Il Napoli ha sempre sofferto questo antico problema. Quest’anno le apparenze davano un Napoli completo e di grandi scelte. Non è mai stato così. Ghoulam e Malcuit non sono mai stati calciatori realmente utili alla squadra. Effetto, tre calciatori come Di Lorenzo, Mario Rui e Hysaj hanno dovuto sopperire a due zone di campo. Così come Llorente e Milik sono stati due nomi in organico e nulla più. Lobotka, utilizzato poco, non è mai entrato nei meccanismi di questo Napoli, così come Rahmani non pare godere di molta fiducia e Maksimovic, probabilmente condizionato dalle vicende contrattuali (ma questo non è un alibi), non sembra garantire un rendimento affidabile. Tra calciatori reduci da infortuni gravi e mai recuperati, altri in organico ma solo sulla carta e altri utilizzati solo per causa di forza maggiore, questo Napoli ha rivelato dei limiti provenienti anche da scelte poco funzionali e investimenti eccessivi, soprattutto se rapportati a grandi possibilità perdute in passato per pochi milioni di euro. 

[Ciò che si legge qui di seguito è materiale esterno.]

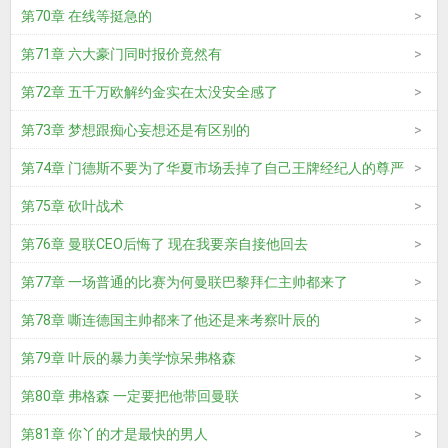
第70章 在线等挺急的
第71章 六大豪门同时报价竟然有
第72章 五千万欧解约金实在太没安全感了
第73章 梦想跟痴心妄想还是有区别的
第74章 门德斯不要为了华夏市场丢掉了自己王牌经纪人的尊严
第75章 砍叶战术
第76章 曼联CEO后悔了 现在我要亲自接他回去
第77章 一场普通的比赛为何曼联巴黎拜仁主帅都来了
第78章 嘶连德国主帅都来了他还是来考察叶辰的
第79章 叶辰的暴力美学惊呆弗格森
第80章 弗格森 一定要把他带回曼联
第81章 你丫的才是最快的男人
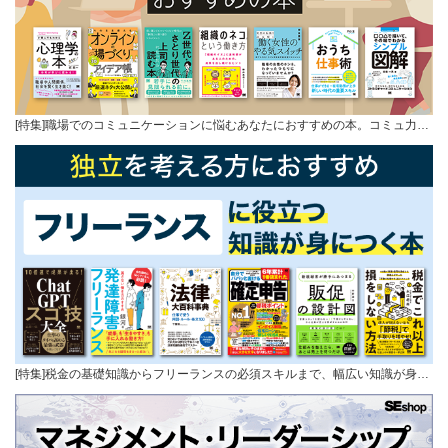
[特集]職場でのコミュニケーションに悩むあなたにおすすめの本。コミュ力…
[特集]税金の基礎知識からフリーランスの必須スキルまで、幅広い知識が身…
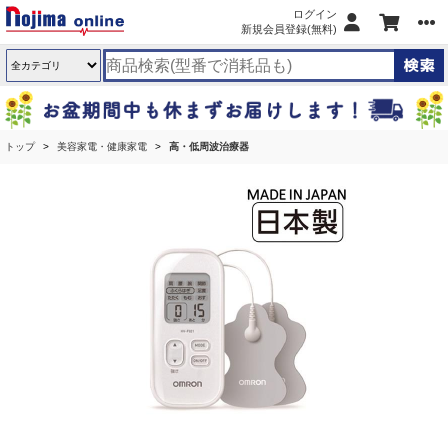
ログイン
新規会員登録(無料)
トップ
美容家電・健康家電
高・低周波治療器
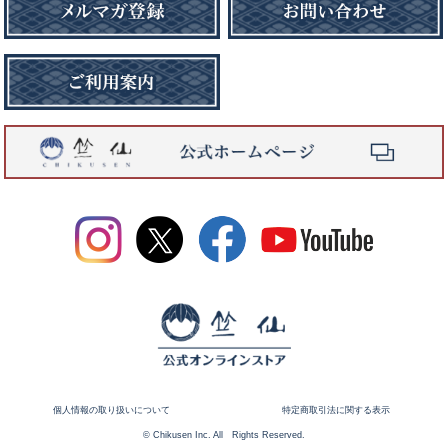
個人情報の取り扱いについて
特定商取引法に関する表示
© Chikusen Inc. All Rights Reserved.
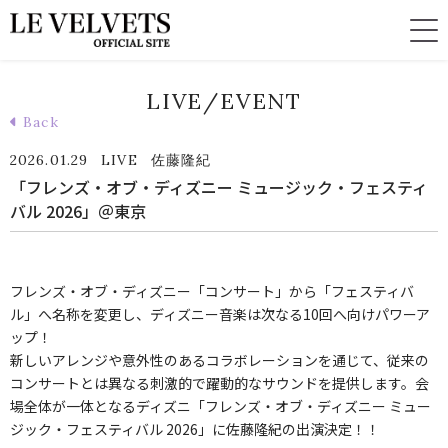
LIVE/EVENT
Back
2026.01.29
LIVE
佐藤隆紀
「フレンズ・オブ・ディズニー ミュージック・フェスティ
バル 2026」＠東京
フレンズ‧オブ‧ディズニー「コンサート」から「フェスティバ
ル」へ名称を変更し、ディズニー⾳楽は次なる10回へ向けパワーア
ップ！
新しいアレンジや意外性のあるコラボレーションを通じて、従来の
コンサートとは異なる刺激的で躍動的なサウンドを提供します。会
場全体が⼀体となるディズニ「フレンズ・オブ・ディズニー ミュー
ジック・フェスティバル 2026」に佐藤隆紀の出演決定！！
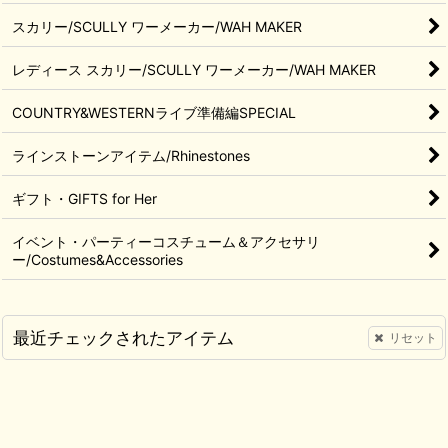
スカリー/SCULLY ワーメーカー/WAH MAKER
レディース スカリー/SCULLY ワーメーカー/WAH MAKER
COUNTRY&WESTERNライブ準備編SPECIAL
ラインストーンアイテム/Rhinestones
ギフト・GIFTS for Her
イベント・パーティーコスチューム＆アクセサリ
ー/Costumes&Accessories
最近チェックされたアイテム
リセット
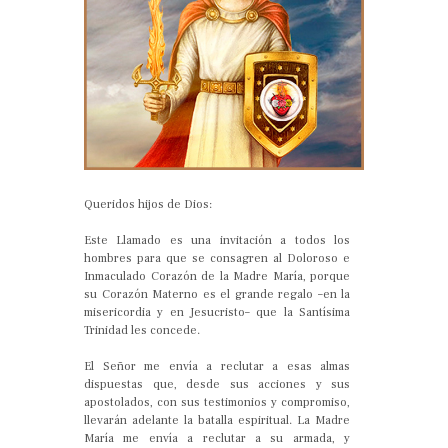
Queridos hijos de Dios:
Este Llamado es una invitación a todos los
hombres para que se consagren al Doloroso e
Inmaculado Corazón de la Madre María, porque
su Corazón Materno es el grande regalo –en la
misericordia y en Jesucristo– que la Santísima
Trinidad les concede.
El Señor me envía a reclutar a esas almas
dispuestas que, desde sus acciones y sus
apostolados, con sus testimonios y compromiso,
llevarán adelante la batalla espiritual. La Madre
María me envía a reclutar a su armada, y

Il Napoli è poco a poco regredito, smarrendo tutto quello che di buono aveva costruito fino a pochi mesi fa. Questa stagione rischia di avviarsi a una regressione interiore, di identità. Il Napoli degli ultimi anni non ha mai lasciato intendere un’intenzione chiara sul suo percorso, talvolta causando un cortocircuito tra gli allenatori e i calciatori, smettendo di essere quel Napoli che, nonostante alcuni limiti, riusciva a manifestarsi come un’anomalia felice del calcio italiano. Al di là dei risultati. Adesso questo Napoli sembra aver perduto quel senso di entusiasmo. Non più ribelle, ma nemmeno allineato. Si è dato un grigiore tutto suo. Nonostante i dati lo incoraggino, la sensazione è che il trascorrere del tempo lo scoraggi sempre di più. A chi competa rimediare è una domanda che sicuramente può riguardare solo il Napoli stesso. Il resto è ostacolo.